**Task to complete:** Would you count the lines in the entries below that contain "Remember"? Reply with the number only.

[Document structure recognition data]

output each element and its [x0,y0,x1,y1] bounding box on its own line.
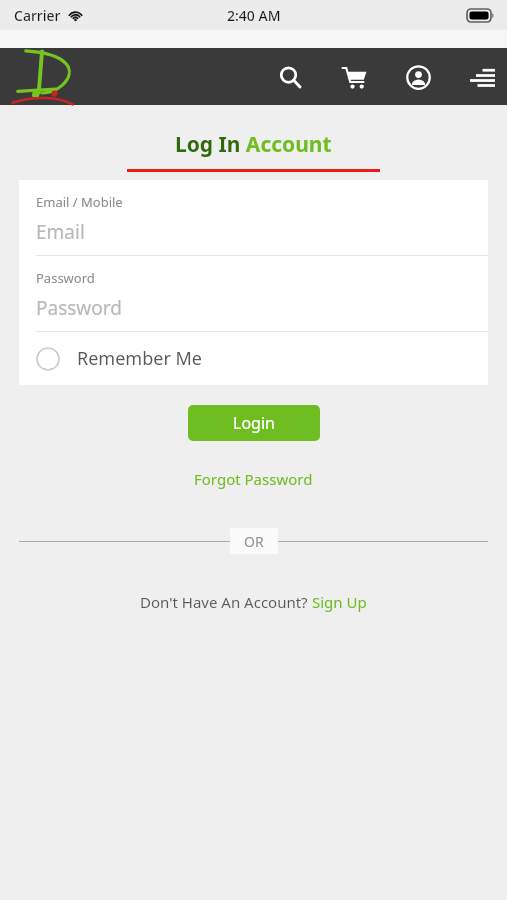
staticText: 2:40 AM [227,6,281,25]
button[interactable]: Home logo [6,48,96,105]
button[interactable]: Forgot Password [0,467,507,491]
button[interactable]: Account [399,58,437,96]
staticText: Don't Have An Account? [140,592,312,612]
button[interactable]: Email / Mobile [19,180,488,255]
staticText: OR [244,532,264,550]
staticText: Log In Account [175,130,332,159]
button[interactable]: Remember Me [19,332,488,385]
staticText: Email [36,219,85,245]
button[interactable]: Password [19,256,488,331]
button[interactable]: Login [188,405,320,441]
staticText: Login [233,412,275,434]
staticText: Password [36,269,95,287]
staticText: Email / Mobile [36,193,123,211]
button[interactable]: Menu [463,58,501,96]
staticText: Sign Up [312,592,367,612]
staticText: Password [36,295,122,321]
button[interactable]: Sign Up [312,592,367,612]
staticText: Forgot Password [194,469,313,489]
button[interactable]: Cart [335,58,373,96]
staticText: Carrier [14,6,61,25]
button[interactable]: Search [271,58,309,96]
staticText: Remember Me [77,346,202,371]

**Result for this task:** 2